17 May 2007

the best band you never heard of.

Seriously.

Jetpack were a band in Providence in the late 90s. They released one 7" single called Investigator Man (on clear vinyl with accompanying comic book), and one self-titled full-length cd, on their short-lived label Sampson Recordings. I saw them play a few times, including opening for Don Caballero and on their own at the very hip AS220. Then they lost their drummer, and the remaining two guys became Hya Kcha, playing drums and bass-with-many-pedals. I also have a two-track cd of Hya Kcha's, cleverly titled "A Demonstration," which I will happily dig out and share if anyone's interested.
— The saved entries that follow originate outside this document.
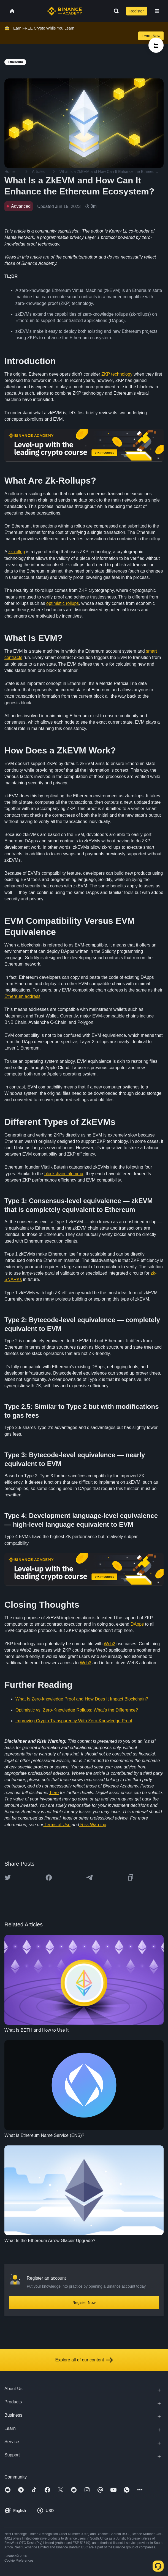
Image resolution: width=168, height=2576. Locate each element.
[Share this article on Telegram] (89, 1877)
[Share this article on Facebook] (48, 1877)
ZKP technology (116, 374)
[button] (157, 11)
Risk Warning (92, 1824)
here (54, 1792)
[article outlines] (156, 45)
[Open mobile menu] (157, 11)
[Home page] (64, 11)
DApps (137, 1624)
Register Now (84, 2302)
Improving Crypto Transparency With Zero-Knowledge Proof (73, 1720)
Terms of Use (56, 1824)
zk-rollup (16, 551)
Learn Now (151, 36)
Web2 (109, 1643)
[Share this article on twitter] (7, 1877)
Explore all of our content (84, 2360)
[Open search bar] (115, 11)
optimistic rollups (62, 603)
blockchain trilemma (63, 1173)
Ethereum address (22, 996)
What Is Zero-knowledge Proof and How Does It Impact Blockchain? (81, 1699)
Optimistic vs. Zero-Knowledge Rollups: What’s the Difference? (76, 1710)
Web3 (85, 1662)
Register (136, 11)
But back to the point: the self-titled Jetpack cd is one of my top 10, maybe top 5 favorite albums of all time and ever, bar none, and I absolutely pull it out and listen to it with much regularness. Simply put, it ROCKS. To be a little more descriptive, this is very much in the Math Rock vein, with off-kilter syncopations and odd-length phrasings and so on, but with a firm emphasis on the Rock part as well. To contrast, I never got into Don Caballero that much because their stuff can be too focused on the math part, and end up feeling almost clinical. Unwound, one of my other very favorite bands, might be a better comparison except that Jetpack is less dark and grungy/metally (metallic?). Not that Jetpack would ever jam, heavens no. Every riff is repeated exactly as many times as necessary for you to get your head around it, and then the song moves on. The volume or tempo shifts in that way that I love, building and falling and building again so you can barely sit still, like good early Mogwai but without the feedback, if that makes any sense. And I almost forgot to mention - these guys were fucking tight as tupperware. Unbelievable.

Okay, enough talk. No guilt about sharing these tracks since the guys have made them available on the Sampson site, and I'm sure the cd is essentially impossible to buy. (The Jetpack on Amazon is a different one.) So get the tracks from them, or over at Multiply, or zipped up, and let me know what you think.